**Entries supplied**:
++++++

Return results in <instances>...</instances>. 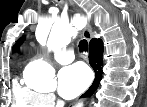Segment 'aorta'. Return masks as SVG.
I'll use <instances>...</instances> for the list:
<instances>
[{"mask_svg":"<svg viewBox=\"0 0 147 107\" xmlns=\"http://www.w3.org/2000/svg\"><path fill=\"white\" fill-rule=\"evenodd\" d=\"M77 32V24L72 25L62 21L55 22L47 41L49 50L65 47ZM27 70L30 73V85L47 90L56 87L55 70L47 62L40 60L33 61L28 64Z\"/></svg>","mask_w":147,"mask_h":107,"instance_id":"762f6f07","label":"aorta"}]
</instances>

++++++

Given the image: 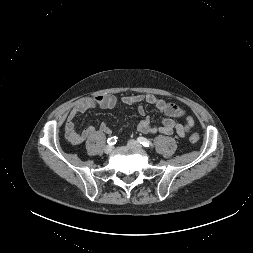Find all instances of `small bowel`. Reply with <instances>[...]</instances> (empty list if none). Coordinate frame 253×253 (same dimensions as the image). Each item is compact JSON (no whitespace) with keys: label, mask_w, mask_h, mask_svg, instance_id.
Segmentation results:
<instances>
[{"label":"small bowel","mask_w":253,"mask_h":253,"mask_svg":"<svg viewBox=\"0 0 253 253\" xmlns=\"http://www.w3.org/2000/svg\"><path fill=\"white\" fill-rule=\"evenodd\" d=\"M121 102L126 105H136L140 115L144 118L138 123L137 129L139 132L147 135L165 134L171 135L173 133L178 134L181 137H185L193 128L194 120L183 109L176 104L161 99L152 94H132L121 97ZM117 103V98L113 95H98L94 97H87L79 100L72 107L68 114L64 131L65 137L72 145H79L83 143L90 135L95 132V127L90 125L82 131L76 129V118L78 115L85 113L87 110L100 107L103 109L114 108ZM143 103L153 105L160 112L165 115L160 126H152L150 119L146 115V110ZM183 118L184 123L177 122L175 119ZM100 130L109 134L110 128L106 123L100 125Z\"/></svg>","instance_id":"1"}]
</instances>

++++++

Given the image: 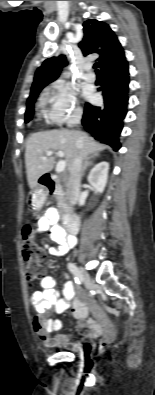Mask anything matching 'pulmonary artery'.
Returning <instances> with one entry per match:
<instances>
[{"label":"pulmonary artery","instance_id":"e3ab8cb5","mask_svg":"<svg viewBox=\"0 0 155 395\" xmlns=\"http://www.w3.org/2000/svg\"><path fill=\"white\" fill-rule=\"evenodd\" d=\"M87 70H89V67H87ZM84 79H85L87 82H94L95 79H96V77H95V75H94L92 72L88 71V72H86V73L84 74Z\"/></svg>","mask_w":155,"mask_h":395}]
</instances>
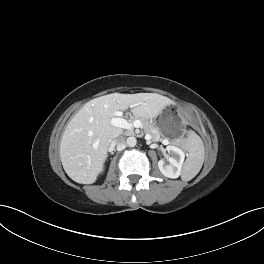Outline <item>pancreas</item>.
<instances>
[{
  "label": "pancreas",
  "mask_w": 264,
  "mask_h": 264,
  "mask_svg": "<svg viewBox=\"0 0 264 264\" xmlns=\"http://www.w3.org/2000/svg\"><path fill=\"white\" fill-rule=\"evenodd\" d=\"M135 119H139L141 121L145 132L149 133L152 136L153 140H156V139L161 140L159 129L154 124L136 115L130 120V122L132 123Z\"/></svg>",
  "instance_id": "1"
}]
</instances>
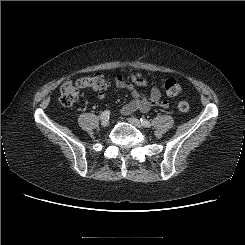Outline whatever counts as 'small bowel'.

++++++

**Your goal**: When you reach the line containing "Outline <item>pancreas</item>." in the entries above, begin restating word for word, and stop once the line containing "Outline whatever counts as 'small bowel'." has been given. Omit the pictures.

**Answer for the task**:
Outline <item>pancreas</item>.
<instances>
[{
  "label": "pancreas",
  "mask_w": 264,
  "mask_h": 264,
  "mask_svg": "<svg viewBox=\"0 0 264 264\" xmlns=\"http://www.w3.org/2000/svg\"><path fill=\"white\" fill-rule=\"evenodd\" d=\"M135 119H139L141 121L145 132L149 133L152 136L153 140H156V139L161 140L159 129L154 124L136 115L130 120V122L132 123Z\"/></svg>",
  "instance_id": "1"
}]
</instances>
Outline whatever counts as 'small bowel'.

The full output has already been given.